*Task goal*: With every picture left out, restate the listing below exactly as written.

*Task input*:

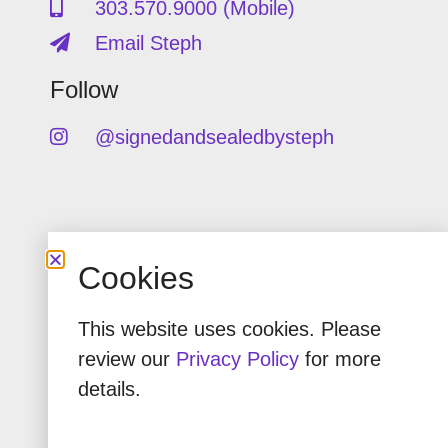
303.570.9000 (Mobile)
Email Steph
Follow
@signedandsealedbysteph
Copyright © Signed & Sealed by
Cookies
Steph.
Privacy Policy
This website uses cookies. Please
review our
Privacy Policy
for more
details.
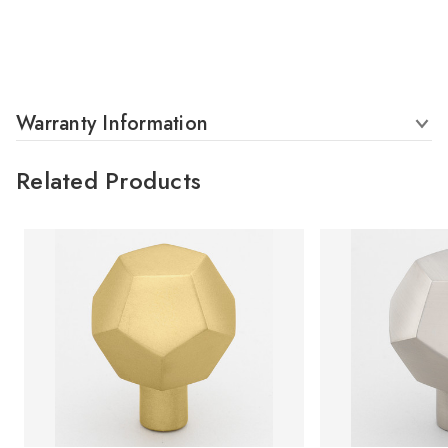
Warranty Information
Related Products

*Written answer*:
303.570.9000 (Mobile)
Email Steph
Follow
@signedandsealedbysteph
Copyright © Signed & Sealed by
Cookies
Steph.
Privacy Policy
This website uses cookies. Please
review our
Privacy Policy
for more
details.
Warranty Information
Related Products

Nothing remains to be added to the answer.